Much more than a sex kitten

Brigitte Bardot turns 70 Tuesday, and hasn't made a film in 30 years. Yet she remains one of the great movie stars of all time.

Sep 28, 2004 | It's the hair that always gets me. Yes, her body was fabulous, but the magic took place from the shoulders up. Those sparkling almond eyes; the laugh ("a soft brusque laugh that broke into shining crystals" -- Rimbaud); the full lips always slightly parted in anticipation, revealing a fetching gap between the two prominent front teeth; and above all, that messy blond mane. The sight of Brigitte Bardot's hair, as luxuriant and inviting as a love-tousled bed, will always go right to my blood stream. Ever since I first saw her in a movie, I have loved Brigitte Bardot without reason or cessation. She is my ultimate.

Bardot turns 70 on Sept. 28. Thirty years ago, on her 40th birthday, Bardot, who retired from movies in 1973 mainly to devote herself to animal rights (she never cared much about being a movie star), said, "The myth of B.B. is finished. Perhaps in five years people will have forgotten me, maybe not."

As a movie star, she has been just about forgotten in America. In France, Bardot is far from forgotten, though it's unlikely that her 70th will bring her many happy returns from the public. This past June, for the fourth time since 1988, a French court fined Bardot for inciting racial hatred. The cause this time was her book "Un cri dans le silence," which attacks "the Islamization of France." (Her 1998 autobiography, "Initiales B.B.: Mémoires, also resulted in fines.) Vocally supportive of Jean-Marie Le Pen's fascist National Front and married to a member of the party, Bardot also, in "Un cri dans le silence," apparently condemns homosexuals ("fairground freaks"), interracial marriage, unemployment benefits and women in government.

Do I find this an ugly legacy? Yes. Does it affect my pleasure watching her? No. Anyone old enough to remember when some people wouldn't go see Jane Fonda movies and others wouldn't go see John Wayne movies (though, to be fair, neither was espousing fascism) knows how easy it is to ignore people's work because of the vociferousness or silliness of their political statements.

The Bardot I want to celebrate here is the one onscreen. I first encountered Bardot playing herself (a cameo) in a 1965 horror called "Dear Brigitte" about a little-boy math prodigy (Billy Mumy from "Lost in Space") who writes a love letter to her every night. At Bardot's invitation, he travels to France with dad James Stewart to meet her. Bardot is saddled with dumb jokes about not being able to speak English and Mumy sits silently gazing at her like a lovesick leprechaun.

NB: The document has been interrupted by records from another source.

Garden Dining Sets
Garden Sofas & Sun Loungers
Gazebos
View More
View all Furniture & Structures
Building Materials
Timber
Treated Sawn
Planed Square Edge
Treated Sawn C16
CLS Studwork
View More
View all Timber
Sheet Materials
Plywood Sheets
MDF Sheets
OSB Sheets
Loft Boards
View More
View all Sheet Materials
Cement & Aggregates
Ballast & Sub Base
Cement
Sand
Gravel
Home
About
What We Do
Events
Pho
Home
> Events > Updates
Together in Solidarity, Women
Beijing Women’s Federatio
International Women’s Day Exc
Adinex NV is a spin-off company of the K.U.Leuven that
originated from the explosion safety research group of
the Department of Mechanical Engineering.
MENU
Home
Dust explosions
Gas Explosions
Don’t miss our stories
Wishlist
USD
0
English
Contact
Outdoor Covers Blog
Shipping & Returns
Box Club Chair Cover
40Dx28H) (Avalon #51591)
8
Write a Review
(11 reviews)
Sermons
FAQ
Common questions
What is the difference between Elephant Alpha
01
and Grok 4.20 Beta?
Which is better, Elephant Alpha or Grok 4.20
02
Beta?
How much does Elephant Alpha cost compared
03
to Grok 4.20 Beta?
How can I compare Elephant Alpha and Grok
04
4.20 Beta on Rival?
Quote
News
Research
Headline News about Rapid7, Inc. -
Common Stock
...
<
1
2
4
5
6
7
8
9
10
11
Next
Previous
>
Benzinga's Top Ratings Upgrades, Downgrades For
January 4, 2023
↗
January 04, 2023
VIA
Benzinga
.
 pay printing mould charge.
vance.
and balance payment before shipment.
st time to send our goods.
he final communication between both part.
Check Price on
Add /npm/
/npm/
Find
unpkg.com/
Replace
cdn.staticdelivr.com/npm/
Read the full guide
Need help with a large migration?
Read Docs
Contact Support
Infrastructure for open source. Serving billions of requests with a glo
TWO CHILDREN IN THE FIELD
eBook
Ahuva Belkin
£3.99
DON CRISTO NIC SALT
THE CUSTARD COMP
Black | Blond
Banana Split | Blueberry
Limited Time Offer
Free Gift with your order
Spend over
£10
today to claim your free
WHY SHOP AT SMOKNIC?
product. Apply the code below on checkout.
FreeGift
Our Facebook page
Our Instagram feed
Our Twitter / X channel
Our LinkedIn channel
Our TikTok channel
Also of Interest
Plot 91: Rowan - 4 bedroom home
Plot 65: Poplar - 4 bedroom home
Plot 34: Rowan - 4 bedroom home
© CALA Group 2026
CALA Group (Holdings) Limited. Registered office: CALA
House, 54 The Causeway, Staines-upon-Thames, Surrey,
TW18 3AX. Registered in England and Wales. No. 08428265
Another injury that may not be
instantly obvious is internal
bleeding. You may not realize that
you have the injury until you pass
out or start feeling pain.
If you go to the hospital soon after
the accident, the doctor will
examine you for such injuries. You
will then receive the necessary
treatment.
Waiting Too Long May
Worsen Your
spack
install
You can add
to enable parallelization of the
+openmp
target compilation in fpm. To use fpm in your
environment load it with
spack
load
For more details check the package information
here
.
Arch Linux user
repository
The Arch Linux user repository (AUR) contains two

I was about Mumy's age when I saw the movie, but my reaction hasn't changed over the years. Even when I run across the picture on TV today, I want to shake the little twerp. He's blowing a chance to meet Brigitte Bardot! And yet I suspect part of what makes me mad is the suspicion that it would be easy to be reduced to adoring idiocy in front of Bardot. There are stars who have affected me more. There are better actors. There are those whose personas are deeper, more mutable, more mysterious. But there is none who inspires in me such a distinctive mixture of desire and delight.

Watching Bardot you feel none of the embarrassment you sometimes do watching sex symbols wriggle and wiggle. When she exaggerates her sexuality, it's in pursuit of laughs, not seduction -- and the joke is usually that she doesn't realize she has sex appeal to exaggerate. Performing a music-hall number with Jeanne Moreau in "Viva Maria!" Bardot, suffocating in the constricting confines of her merry widow, impatiently tugs the boa collar over her shoulder to give herself some breathing room. When the men in the audience let out a collective "oooohh" in anticipation of even more disrobing, she stops and smiles at them, suddenly realizing she's done something they find sexy and only then affecting sensuality, touching her chin to her shoulder in a teasing moue. She's like a kid who does something that adults find adorable and hams it up to get even more kitchy-kitchy-koos.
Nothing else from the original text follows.